==== SUPPLIED INFORMATION
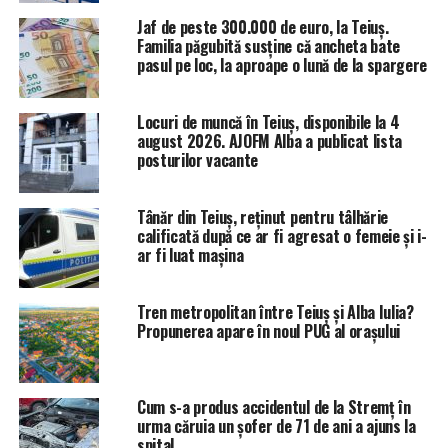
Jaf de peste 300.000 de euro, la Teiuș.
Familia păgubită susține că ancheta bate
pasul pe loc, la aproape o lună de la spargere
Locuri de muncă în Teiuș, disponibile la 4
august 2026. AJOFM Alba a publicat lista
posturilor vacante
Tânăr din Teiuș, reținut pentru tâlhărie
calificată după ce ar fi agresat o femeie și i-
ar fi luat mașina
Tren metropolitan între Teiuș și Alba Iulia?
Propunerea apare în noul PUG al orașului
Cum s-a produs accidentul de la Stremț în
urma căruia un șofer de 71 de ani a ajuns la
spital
========
==== SUPPLIED INFORMATION
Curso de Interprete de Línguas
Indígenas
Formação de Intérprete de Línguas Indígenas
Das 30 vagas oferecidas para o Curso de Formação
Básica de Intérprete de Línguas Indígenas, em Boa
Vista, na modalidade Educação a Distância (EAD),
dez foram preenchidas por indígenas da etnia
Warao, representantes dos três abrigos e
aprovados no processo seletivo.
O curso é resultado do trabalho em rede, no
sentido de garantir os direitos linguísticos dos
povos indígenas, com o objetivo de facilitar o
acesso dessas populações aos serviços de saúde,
========
EXERCISE BRIEF: Your answer should consist of the lines from the line with "Básica de Intérprete" to the line with "acesso dessas populações" above, repeated exactly, both ends included.

EXERCISE RESPONSE:
Básica de Intérprete de Línguas Indígenas, em Boa
Vista, na modalidade Educação a Distância (EAD),
dez foram preenchidas por indígenas da etnia
Warao, representantes dos três abrigos e
aprovados no processo seletivo.
O curso é resultado do trabalho em rede, no
sentido de garantir os direitos linguísticos dos
povos indígenas, com o objetivo de facilitar o
acesso dessas populações aos serviços de saúde,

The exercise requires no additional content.